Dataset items

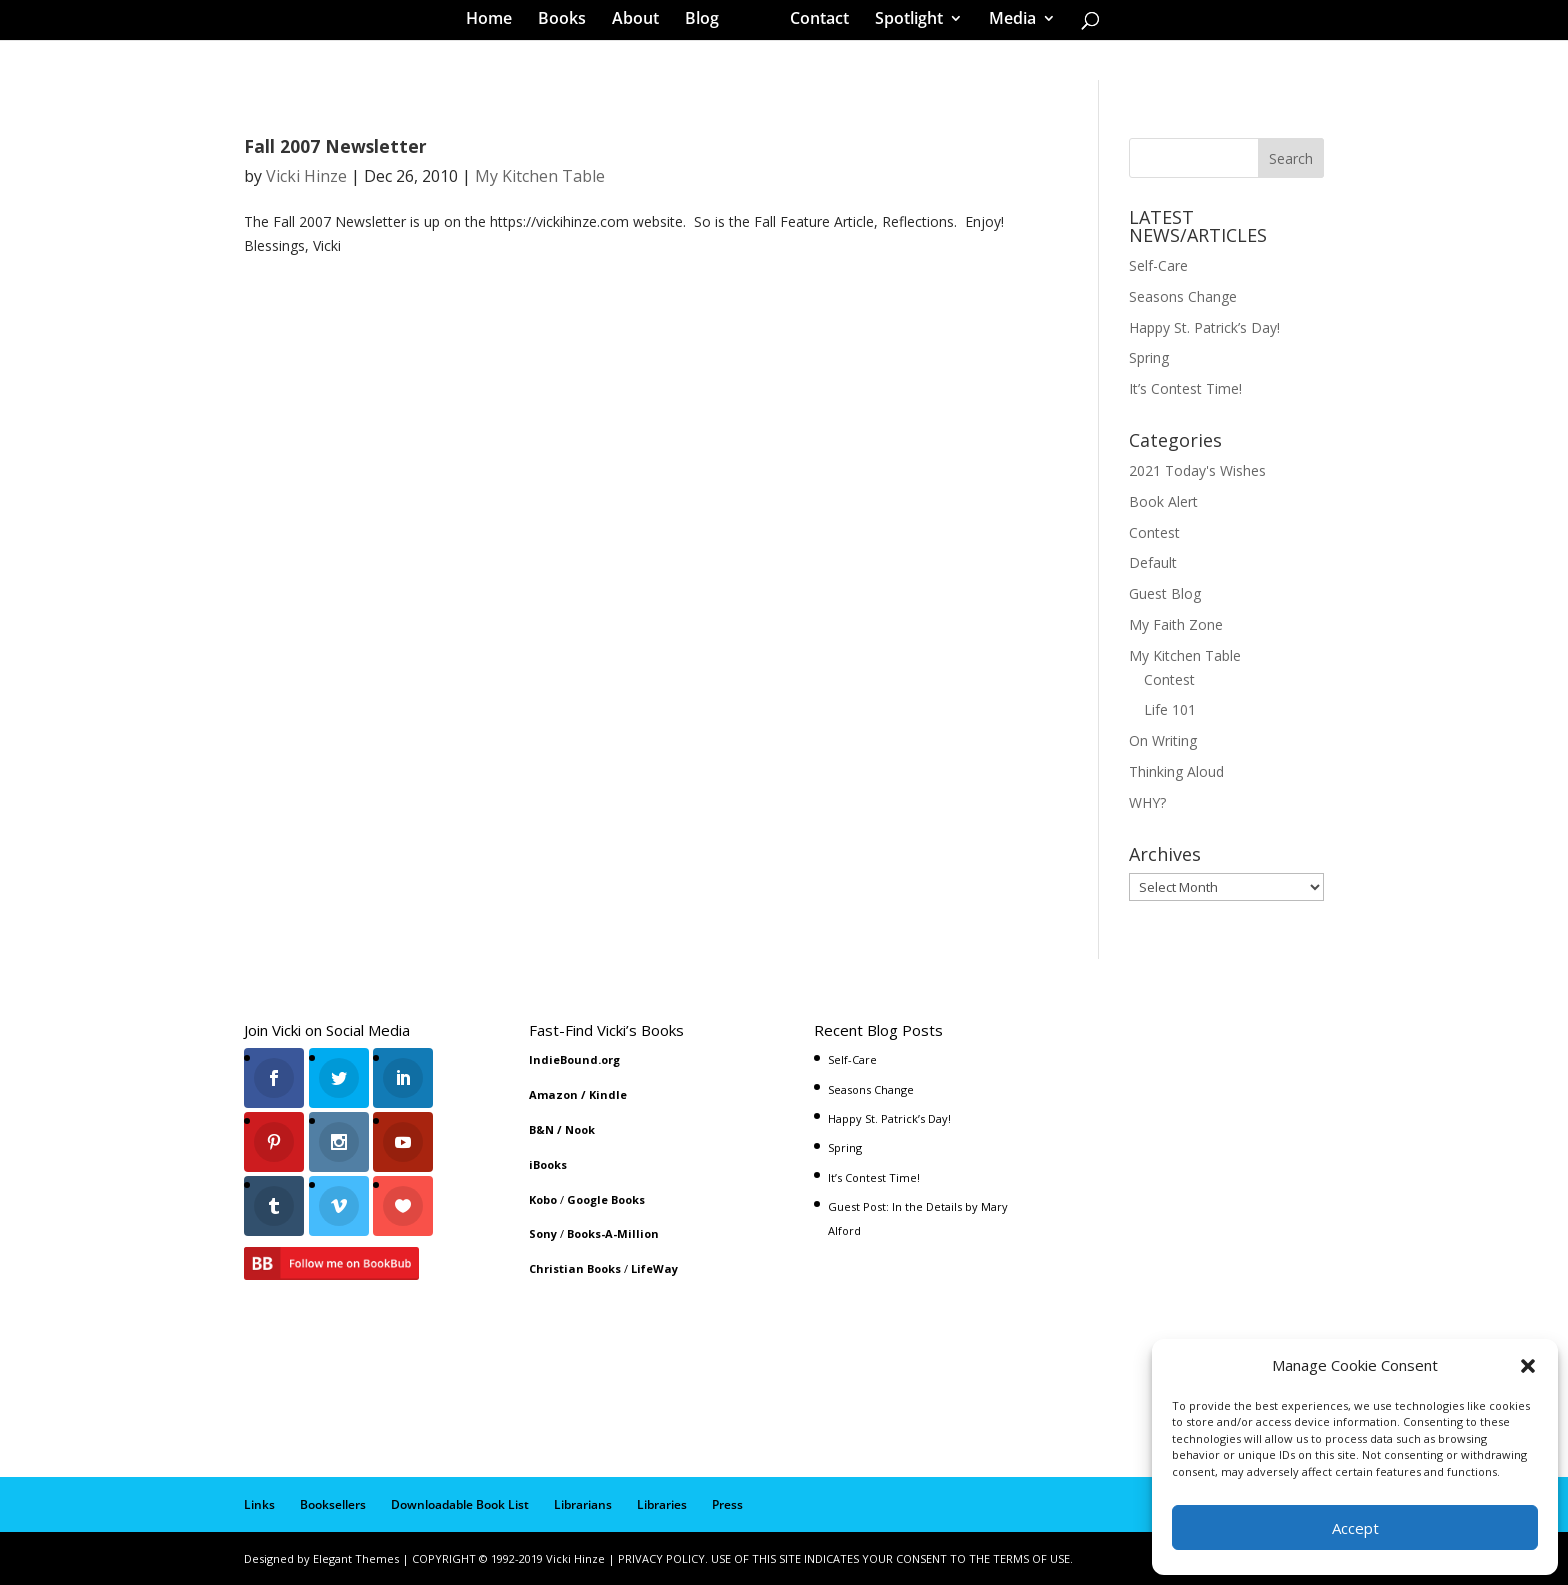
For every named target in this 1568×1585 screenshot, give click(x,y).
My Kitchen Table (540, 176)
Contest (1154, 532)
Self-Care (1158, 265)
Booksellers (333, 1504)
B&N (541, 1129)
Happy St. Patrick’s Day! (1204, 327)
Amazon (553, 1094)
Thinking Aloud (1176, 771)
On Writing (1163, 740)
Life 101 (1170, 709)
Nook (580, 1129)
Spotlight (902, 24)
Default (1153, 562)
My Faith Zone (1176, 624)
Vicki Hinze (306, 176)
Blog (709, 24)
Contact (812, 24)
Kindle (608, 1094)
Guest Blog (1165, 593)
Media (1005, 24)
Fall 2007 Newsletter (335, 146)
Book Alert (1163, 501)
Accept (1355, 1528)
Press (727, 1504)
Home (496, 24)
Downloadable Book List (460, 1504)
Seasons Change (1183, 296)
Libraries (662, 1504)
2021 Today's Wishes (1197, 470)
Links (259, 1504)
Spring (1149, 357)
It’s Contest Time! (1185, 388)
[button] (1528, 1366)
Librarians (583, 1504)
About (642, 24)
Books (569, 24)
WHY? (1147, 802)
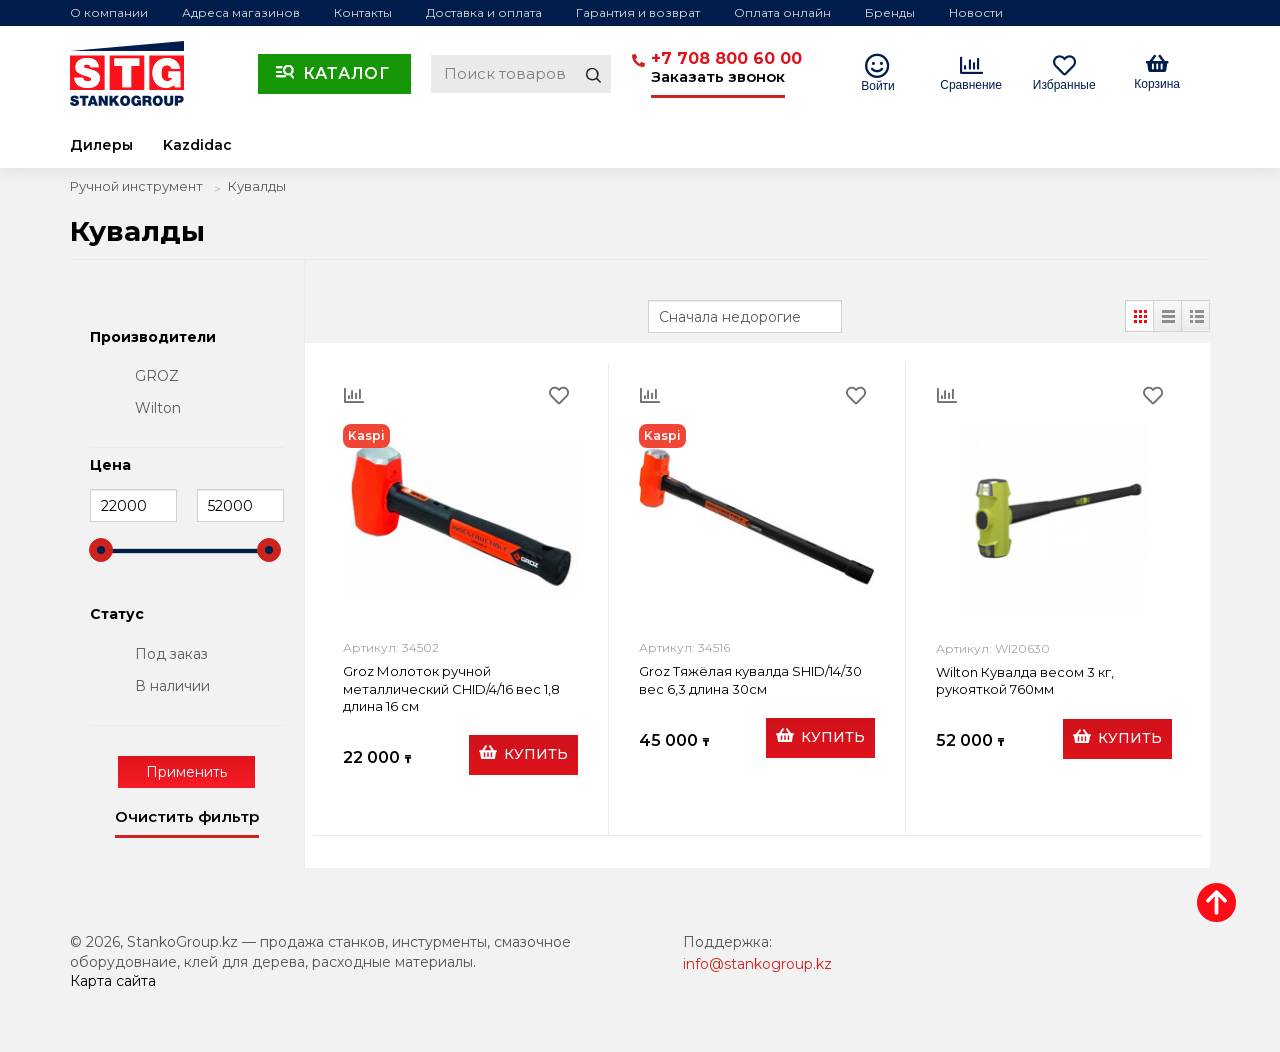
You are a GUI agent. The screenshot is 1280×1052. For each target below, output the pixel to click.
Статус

Work to complete: If a picture appears among the records, leave it out, and otherwise reproduce exactly every line from the first line through the one with "Blog (709, 24)", both included.

Task output:
For every named target in this 1568×1585 screenshot, give click(x,y).
My Kitchen Table (540, 176)
Contest (1154, 532)
Self-Care (1158, 265)
Booksellers (333, 1504)
B&N (541, 1129)
Happy St. Patrick’s Day! (1204, 327)
Amazon (553, 1094)
Thinking Aloud (1176, 771)
On Writing (1163, 740)
Life 101 (1170, 709)
Nook (580, 1129)
Spotlight (902, 24)
Default (1153, 562)
My Faith Zone (1176, 624)
Vicki Hinze (306, 176)
Blog (709, 24)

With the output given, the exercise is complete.